BoIanos et al. demonstrated that the SHH pathway is activated in IPF lungs and that SHH may contribute to IPF pathogenesis by increasing the proliferation, migration, extracellular matrix production, and survival of fibroblasts (Bolanos et al., 2012; Cigna et al., 2012). Based on their findings, we investigated whether increased ciliogenesis of alveolar epithelial cells and fibroblastic foci induces upregulation of SHH signals. We quantified the mRNA expression of the SHH signaling components using Quantitative Real-time Polymerase Chain Reaction (qRT-PCR) in both IPF and control lung tissue. mRNA levels of SHH, the coreceptor SMO, the receptor PTCH1, and the transcription factors GLI1 and GLI2 were upregulated in IPF compared with control (P < 0.05). mRNA levels of GLI3 did not significantly differ between IPF and control (Fig. 3B). In addition, we identified GLI1 positive cells using immunostain. The nuclear localization of GLI1 was observed mainly in alveolar epithelia and fibroblasts, while In normal lung parenchyma, GLI1 positive cell was rarely detected in control normal lung (Fig. 3C).

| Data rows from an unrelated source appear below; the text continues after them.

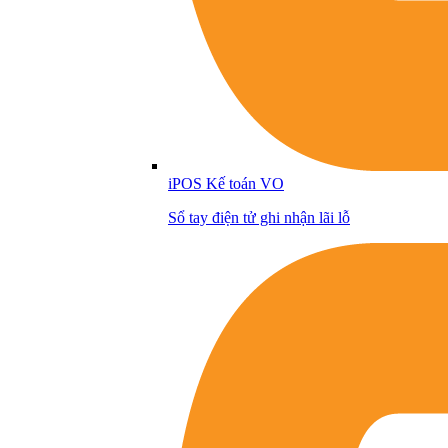
iPOS Kế toán VO
Sổ tay điện tử ghi nhận lãi lỗ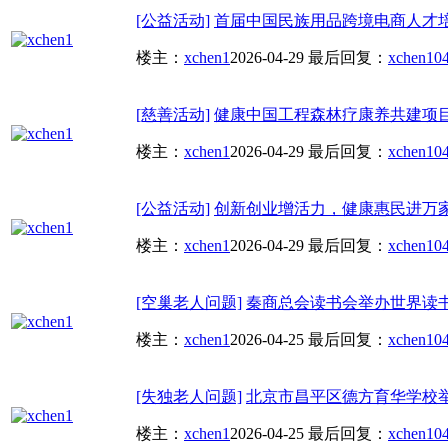
[公益活动]
首届中国民族用品跨境电商人才
楼主：
xchen1
2026-04-29
最后回复：
xchen1
04
[慈善活动]
健康中国工程森林疗康养共建项目
楼主：
xchen1
2026-04-29
最后回复：
xchen1
04
[公益活动]
创新创业增活力，健康惠民进万
楼主：
xchen1
2026-04-29
最后回复：
xchen1
04
[空巢老人问题]
秦商总会读书会举办世界读
楼主：
xchen1
2026-04-25
最后回复：
xchen1
04
[失独老人问题]
北京市昌平区德方育华学校举办
楼主：
xchen1
2026-04-25
最后回复：
xchen1
04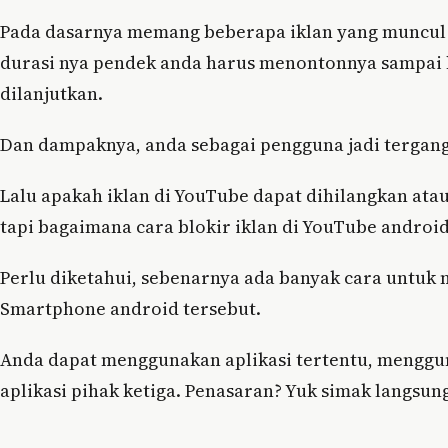
Pada dasarnya memang beberapa iklan yang muncul d
durasi nya pendek anda harus menontonnya sampai h
dilanjutkan.
Dan dampaknya, anda sebagai pengguna jadi tergang
Lalu apakah iklan di YouTube dapat dihilangkan atau
tapi bagaimana cara blokir iklan di YouTube android
Perlu diketahui, sebenarnya ada banyak cara untuk 
Smartphone android tersebut.
Anda dapat menggunakan aplikasi tertentu, menggu
aplikasi pihak ketiga. Penasaran? Yuk simak langsun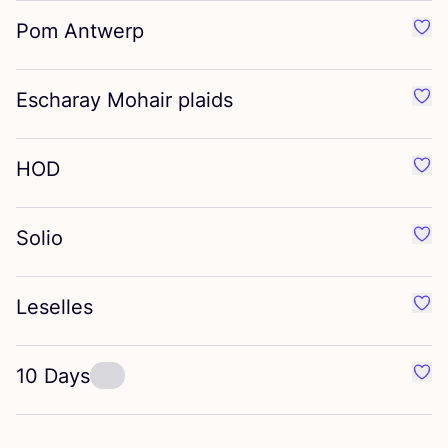
Pom Antwerp
Préf
Escharay Mohair plaids
Préf
HOD
Préf
Solio
Préf
Leselles
Préf
10
Days
Préf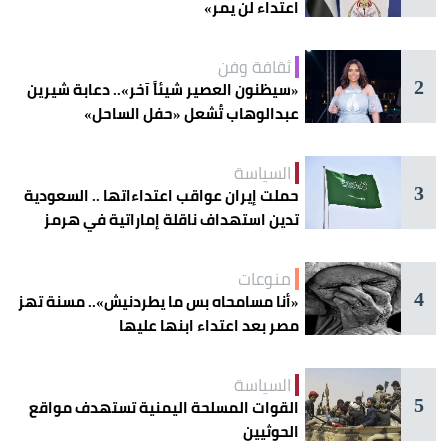
اعتداء لن يمر»
ثقافة وفن
2
«سيظنون العصير شيئاً آخر».. دعابة شيرين
عبدالوهاب تُشعل «حفل الساحل»
السياسة
3
حملت إيران عواقب اعتداءاتها .. السعودية
تدين استهداف ناقلة إماراتية في هرمز
منوعات
4
«أنا مسامحاه بس ما يطردنيش».. مسنة تهز
مصر بعد اعتداء ابنها عليها
السياسة
5
القوات المسلحة اليمنية تستهدف مواقع
الحوثيين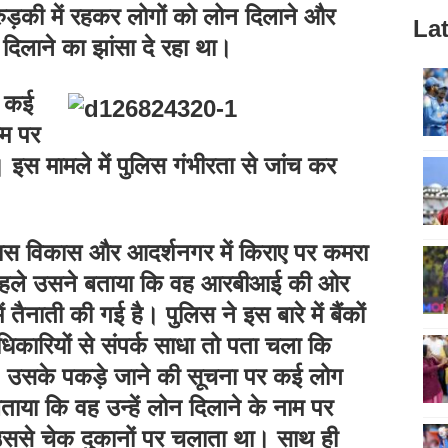
ड़की में रहकर लोगों को लोन दिलाने और
Lat
दिलाने का झांसा दे रहा था।
े कई
ाम पर
ै। इस मामले में पुलिस गंभीरता से जांच कर
ास विकास और आदर्शनगर में किराए पर कमरा
ं पहले उसने बताया कि वह आरबीआई की ओर
 तैनाती की गई है। पुलिस ने इस बारे में बैंकों
ारियों से संपर्क साधा तो पता चला कि
ै। उसके पकड़े जाने की सूचना पर कई लोग
बताया कि वह उन्हें लोन दिलाने के नाम पर
ससे चेक दुकानों पर चलाता था। साथ ही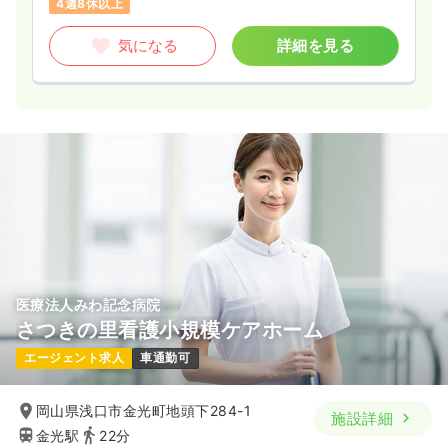
4週8休以上
気になる
詳細を見る
医療法人みわ記念病院
さつきの里看護小規模ケアホーム
エージェント求人
車通勤可
岡山県浅口市金光町地頭下284-1
施設詳細
金光駅
22分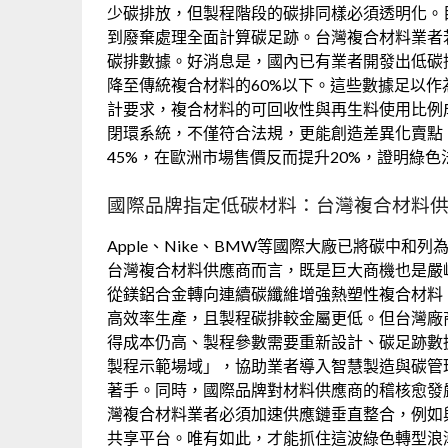
少碳排放，但製程階段的碳排同樣必須透明化。
到廢棄處理全面計算碳足跡。台灣複合材料業者
碳排數據。好消息是，國內已有業者開發出低碳
降至傳統複合材料的60%以下。這些數據足以作
計要求，複合材料的可回收性與再生料使用比例
閉環系統，不僅符合法規，更能創造差異化賣點
45%，在歐洲市場售價反而提升20%，證明綠
國際品牌指定低碳材料：台灣複合材料
Apple、Nike、BMW等國際大廠已將碳中和
台灣複合材料供應商而言，既是巨大商機也是嚴
從鎂鋁合金轉向連續碳纖維增強熱塑性複合材料（
高效率生產，且製程碳排較金屬更低。但台灣廠
得成本仍高、製程參數需要重新設計、碳足跡數
製程示範場域」，協助業者導入智慧製造與碳管
著手。同時，國際品牌對材料供應商的稽核愈發
灣複合材料業者必須加速供應鏈垂直整合，例如
共享平台。唯有如此，才能抓住這波綠色轉型浪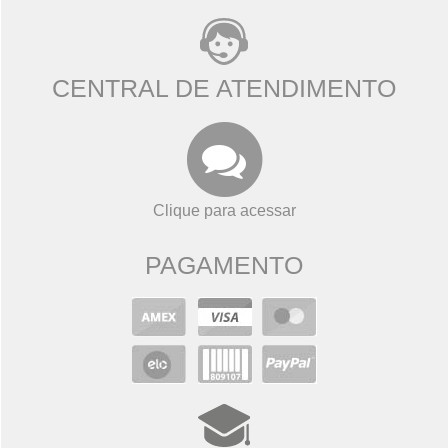
CENTRAL DE ATENDIMENTO
Clique para acessar
PAGAMENTO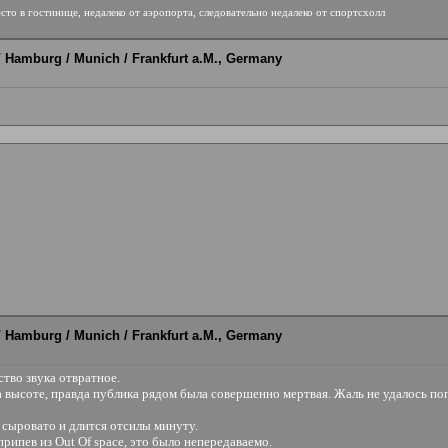
есто в гостинице, недалеко от аэропорта, следовательно недалеко от спортсхолл
 / Hamburg / Munich / Frankfurt a.M., Germany
 / Hamburg / Munich / Frankfurt a.M., Germany
тво звука отвратное.
а высоте, правда публика рядом была совершенно мертвая. Жаль не удалось поп
о сыровато и длится отсилы минуту.
рипев из Out Of space, это было непередаваемо.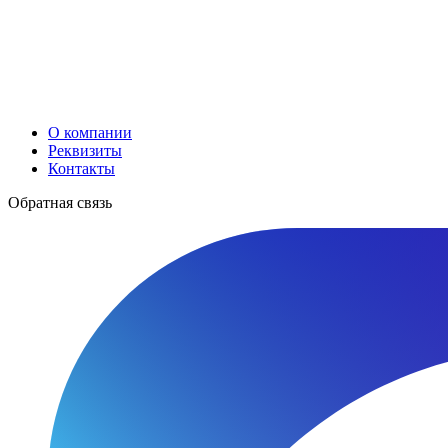
О компании
Реквизиты
Контакты
Обратная связь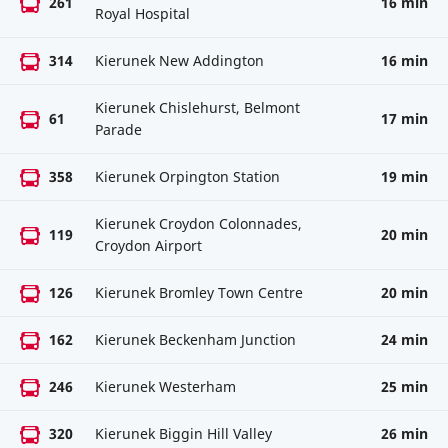
261
16 min
Royal Hospital
314
Kierunek New Addington
16 min
Kierunek Chislehurst, Belmont
61
17 min
Parade
358
Kierunek Orpington Station
19 min
Kierunek Croydon Colonnades,
119
20 min
Croydon Airport
126
Kierunek Bromley Town Centre
20 min
162
Kierunek Beckenham Junction
24 min
246
Kierunek Westerham
25 min
320
Kierunek Biggin Hill Valley
26 min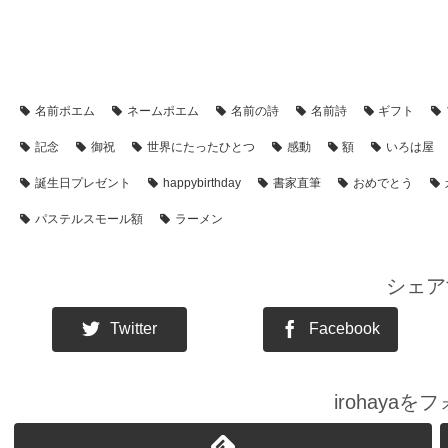
【アイテム別・お客様事例】
【似顔絵】名前ポエム
【シーン別
名前ポエム
ネームポエム
名前の詩
名前詩
ギフト
記念
御祝
世界にたったひとつ
感動
額
いろは屋
誕生日プレゼント
happybirthday
書家直筆
おめでとう
パステルスモール額
ラーメン
シェア
Twitter
Facebook
irohaya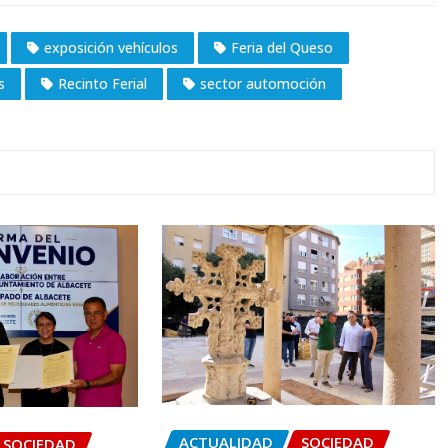
exposición vehículos
Feria del Queso
s
Recinto Ferial
sector automoción
ACTUALIDAD
SOCIEDAD
SOCIEDAD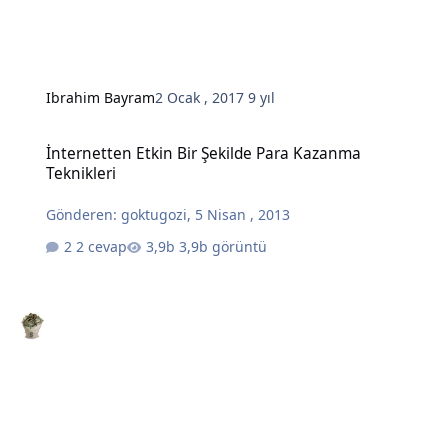
Ibrahim Bayram
2 Ocak , 2017
9 yıl
İnternetten Etkin Bir Şekilde Para Kazanma Teknikleri
İnternetten Etkin Bir Şekilde Para Kazanma
Teknikleri
Gönderen:
goktugozi
,
5 Nisan , 2013
2 cevap
3,9b görüntü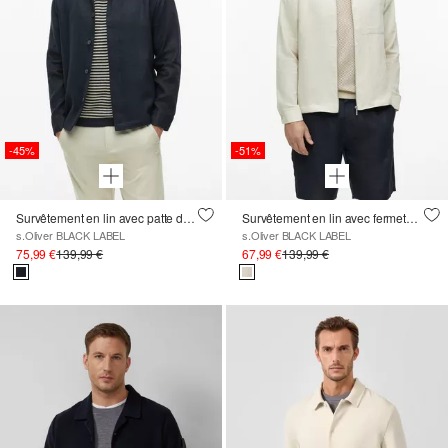
-45%
-51%
Survêtement en lin avec patte de boutonnage cachée
Survêtement en lin avec fermeture éclair
s.Oliver BLACK LABEL
s.Oliver BLACK LABEL
75,99 €
139,99 €
67,99 €
139,99 €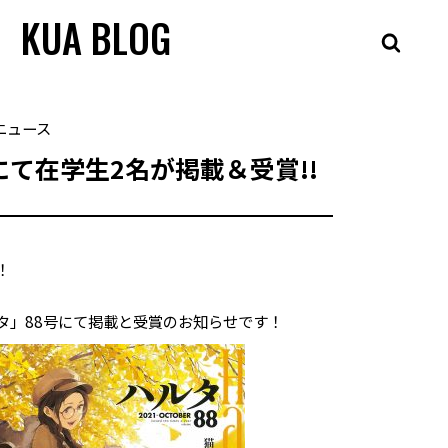
KUA BLOG
ニュース
て在学生2名が掲載＆受賞!!
！
タ」88号にて掲載と受賞のお知らせです！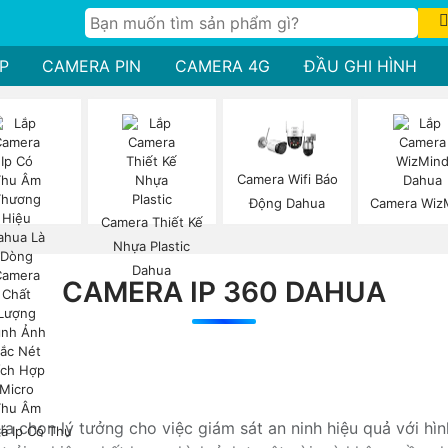
P
CAMERA PIN
CAMERA 4G
ĐẦU GHI HÌNH
Camera Wifi Báo
Động Dahua
Camera Wiz
Camera Thiết Kế
Nhựa Plastic
Dahua
CAMERA IP 360 DAHUA
lựa chọn lý tưởng cho việc giám sát an ninh hiệu quả với hì
a Ip Có Thu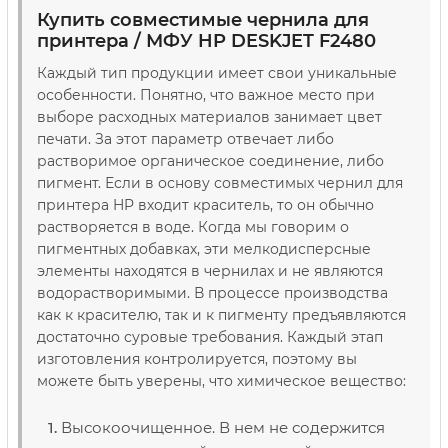
Купить совместимые чернила для
принтера / МФУ HP DESKJET F2480
Каждый тип продукции имеет свои уникальные
особенности. Понятно, что важное место при
выборе расходных материалов занимает цвет
печати. За этот параметр отвечает либо
растворимое органическое соединение, либо
пигмент. Если в основу совместимых чернил для
принтера HP входит краситель, то он обычно
растворяется в воде. Когда мы говорим о
пигментных добавках, эти мелкодисперсные
элементы находятся в чернилах и не являются
водорастворимыми. В процессе производства
как к красителю, так и к пигменту предъявляются
достаточно суровые требования. Каждый этап
изготовления контролируется, поэтому вы
можете быть уверены, что химическое вещество:
Высокоочищенное. В нем не содержится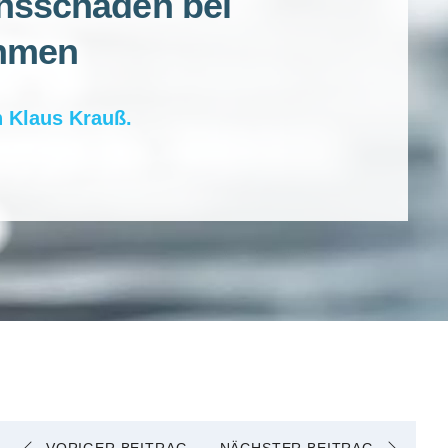
nsschäden bei
hmen
n
Klaus Krauß
.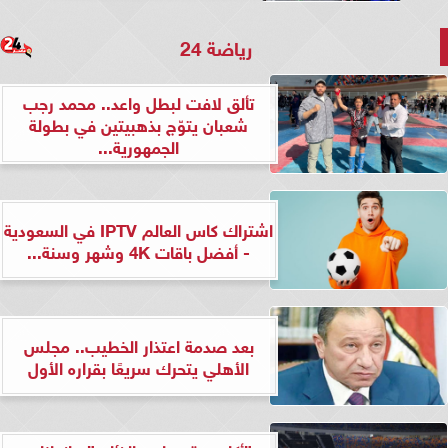
رياضة 24
تألق لافت لبطل واعد.. محمد رجب
شعبان يتوّج بذهبيتين في بطولة
الجمهورية...
اشتراك كاس العالم IPTV في السعودية
- أفضل باقات 4K وشهر وسنة...
بعد صدمة اعتذار الخطيب.. مجلس
الأهلي يتحرك سريعًا بقراره الأول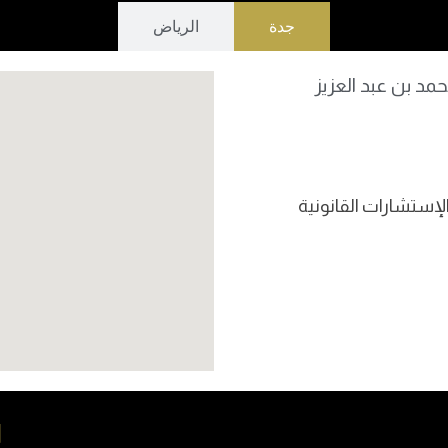
جدة
الرياض
مد بن عبد العزيز
ا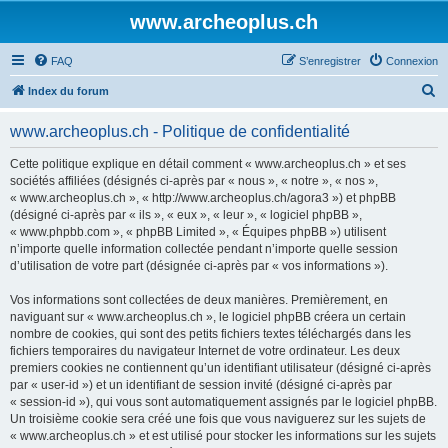
www.archeoplus.ch
FAQ
S’enregistrer
Connexion
R
Index du forum
e
www.archeoplus.ch - Politique de confidentialité
c
h
Cette politique explique en détail comment « www.archeoplus.ch » et ses
sociétés affiliées (désignés ci-après par « nous », « notre », « nos »,
e
« www.archeoplus.ch », « http://www.archeoplus.ch/agora3 ») et phpBB
r
(désigné ci-après par « ils », « eux », « leur », « logiciel phpBB »,
« www.phpbb.com », « phpBB Limited », « Équipes phpBB ») utilisent
c
n’importe quelle information collectée pendant n’importe quelle session
h
d’utilisation de votre part (désignée ci-après par « vos informations »).
e
Vos informations sont collectées de deux manières. Premièrement, en
r
naviguant sur « www.archeoplus.ch », le logiciel phpBB créera un certain
nombre de cookies, qui sont des petits fichiers textes téléchargés dans les
fichiers temporaires du navigateur Internet de votre ordinateur. Les deux
premiers cookies ne contiennent qu’un identifiant utilisateur (désigné ci-après
par « user-id ») et un identifiant de session invité (désigné ci-après par
« session-id »), qui vous sont automatiquement assignés par le logiciel phpBB.
Un troisième cookie sera créé une fois que vous naviguerez sur les sujets de
« www.archeoplus.ch » et est utilisé pour stocker les informations sur les sujets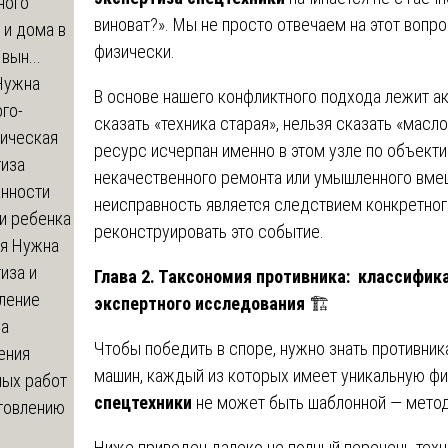
ного
виноват?». Мы не просто отвечаем на этот вопр
 и дома в
физически.
вын...
ужна
В основе нашего конфликтного подхода лежит ак
го-
сказать «техника старая», нельзя сказать «масл
гическая
ресурс исчерпан именно в этом узле по объекти
тиза
некачественного ремонта или умышленного вмеш
анности
неисправность является следствием конкретног
и ребенка
реконструировать это событие.
я
Нужна
иза и
Глава 2. Таксономия противника: классифик
ление
экспертного исследования
🏗️
ва
Чтобы победить в споре, нужно знать противник
ения
машин, каждый из которых имеет уникальную ф
ных работ
спецтехники
не может быть шаблонной — методо
отовлению
Ниже приведен далеко не полный перечень техн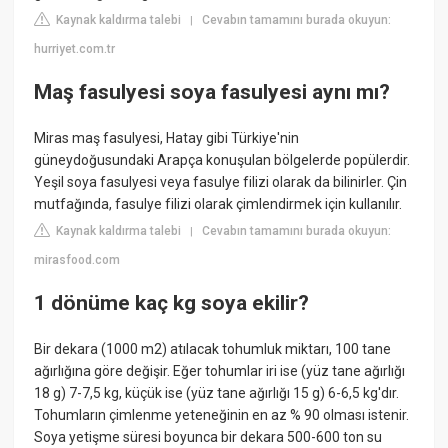
Kaynak kaldırma talebi
Cevabın tamamını burada okuyun:
|
hurriyet.com.tr
Maş fasulyesi soya fasulyesi aynı mı?
Miras maş fasulyesi, Hatay gibi Türkiye'nin
güneydoğusundaki Arapça konuşulan bölgelerde popülerdir.
Yeşil soya fasulyesi veya fasulye filizi olarak da bilinirler. Çin
mutfağında, fasulye filizi olarak çimlendirmek için kullanılır.
Kaynak kaldırma talebi
Cevabın tamamını burada okuyun:
|
mirasfood.com
1 dönüme kaç kg soya ekilir?
Bir dekara (1000 m2) atılacak tohumluk miktarı, 100 tane
ağırlığına göre değişir. Eğer tohumlar iri ise (yüz tane ağırlığı
18 g) 7-7,5 kg, küçük ise (yüz tane ağırlığı 15 g) 6-6,5 kg'dır.
Tohumların çimlenme yeteneğinin en az % 90 olması istenir.
Soya yetişme süresi boyunca bir dekara 500-600 ton su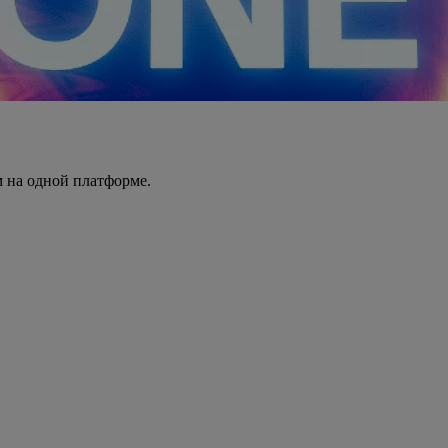
 на одной платформе.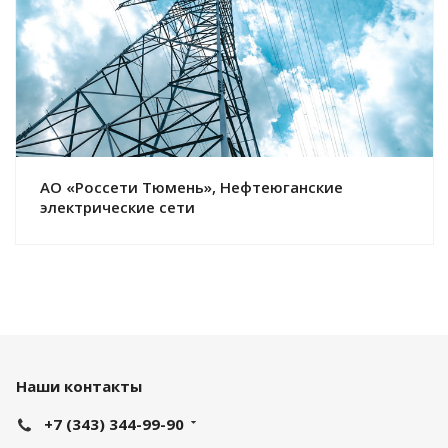
Смотреть проект
АО «Россети Тюмень», Нефтеюганские
электрические сети
Наши контакты
+7 (343) 344-99-90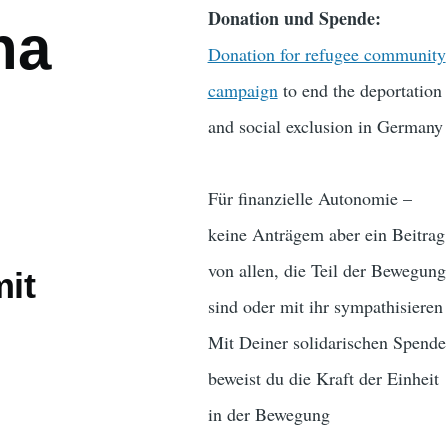
Donation und Spende:
ha
Donation for refugee community
campaign
to end the deportation
and social exclusion in Germany
Für finanzielle Autonomie –
keine Anträgem aber ein Beitrag
von allen, die Teil der Bewegung
it
sind oder mit ihr sympathisieren
Mit Deiner solidarischen Spende
beweist du die Kraft der Einheit
in der Bewegung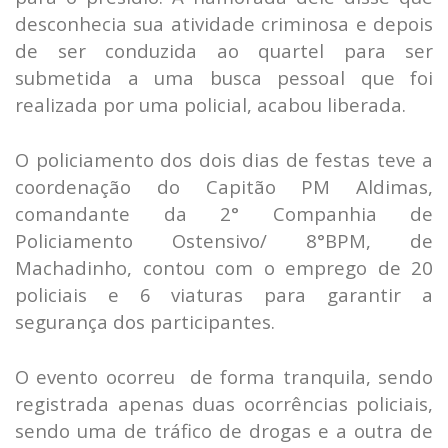
desconhecia sua atividade criminosa e depois
de ser conduzida ao quartel para ser
submetida a uma busca pessoal que foi
realizada por uma policial, acabou liberada.
O policiamento dos dois dias de festas teve a
coordenação do Capitão PM Aldimas,
comandante da 2° Companhia de
Policiamento Ostensivo/ 8°BPM, de
Machadinho, contou com o emprego de 20
policiais e 6 viaturas para garantir a
segurança dos participantes.
O evento ocorreu de forma tranquila, sendo
registrada apenas duas ocorrências policiais,
sendo uma de tráfico de drogas e a outra de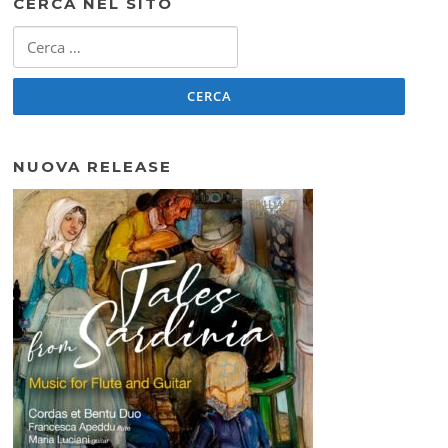
CERCA NEL SITO
Ricerca
per:
NUOVA RELEASE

Inhibition of ciliogenesis contributes to downregulation of the SHH signaling in human alveolar epithelial cells

Based on our findings in IPF tissues, we have shown that primary cilia are involved in aberrant activation of SHH signaling in IPF pathogenesis in vitro. First, to determine whether alterations in ciliogenesis in alveoli directly affect SHH signaling, we generated alveolar epithelial cell lines, A549 that harbor a loss of primary cilia. We suppressed ciliogenesis in A549 cells using RNA interference of KIF3A, which encodes a subunit of the heterotrimeric motor protein, kinesin-2 required for assembly of the primary cilium (Marszalek et al., 2000). KIF3A-knockdown A549 cells showed a marked reduction of KIF3A mRNA levels (P = 0.0023)(Fig. 4A). The expression levels of IFT88 and ARL13B protein were decreased in KIF3A-knockdown A549 (Fig. 4B). KIF3A-knockdown A549 showed markedly decreased numbers of primary cilia compared with wild-type A549 (Fig. 4C). The frequency of primary cilia was 33.40 ± 4.47% in wild-type A549 and 7.17 ± 2.40% in KIF3A-knockdown A549 (p < 0.001). The average length of the primary cilia was 5.876 ± 2.35 μm in wild-type A549 and 1.376 ± 0.22 μm in KIF3A-knockdown A549 (p < 0.001). These results indicate that the formation of primary cilia in A549 cells was inhibited by siRNA KIF3A.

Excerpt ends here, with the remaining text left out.